OpenAI built a few starter plugins, such as web browsing and code interpreting. They also built a plugin called Retrieval, which can connect to personal or organization-wide datasets. This could be helpful for searching over documents, emails, or even notes. They have also released a waitlist and documentation for the plugin ecosystem, signaling how heavily they might want to lean into these features.
In the concept mockup above titled WalletGPT, a user can ask ChatGPT to find a song via a Shazam plugin, check if the song is collectable as an edition, and can purchase it with a hypothetical Rainbow Wallet plugin. Will chat be the interface of the future that interacts with every app we do? Whether the solution is all chat or not, there’s no doubt that AI advancements will dramatically change what it means to use the Internet in the next 5-10 years.

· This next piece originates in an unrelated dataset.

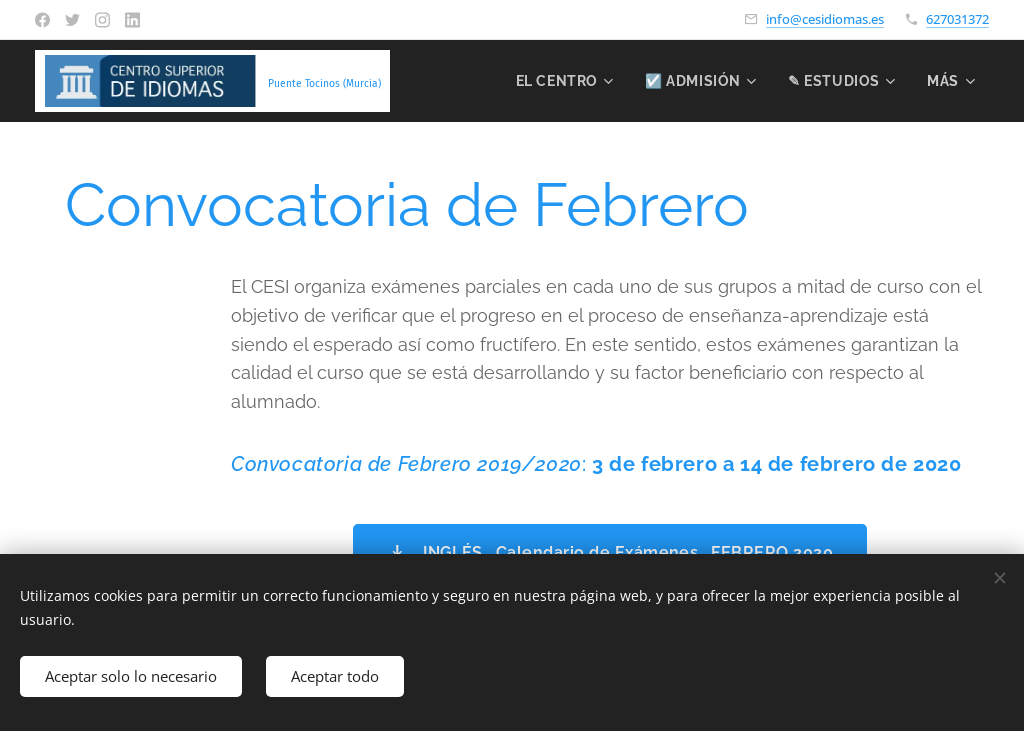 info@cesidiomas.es (825, 19)
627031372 (957, 19)
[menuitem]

Following and thinking about the release of ChatGPT plugins has left me reflecting on two points:
As someone who has seen and tried to build systems that connect data from different apps, I question whether the semantic lessons from the past are now outdated. Can a language model like a LLM act upon context-based data more efficiently, or are they simply new ways to access existing gateways to data? I wonder whether LLMs can improve current data communication methods independently of the LLM used to retrieve the data.
Is chat going to win as an interface? Although chat has been revolutionary so far, I am uncertain whether its success is solely due to its conversational mode or rather because of AI's capabilities. If the latter is true, then I am intrigued to see how LLMs can transform new kinds of interfaces.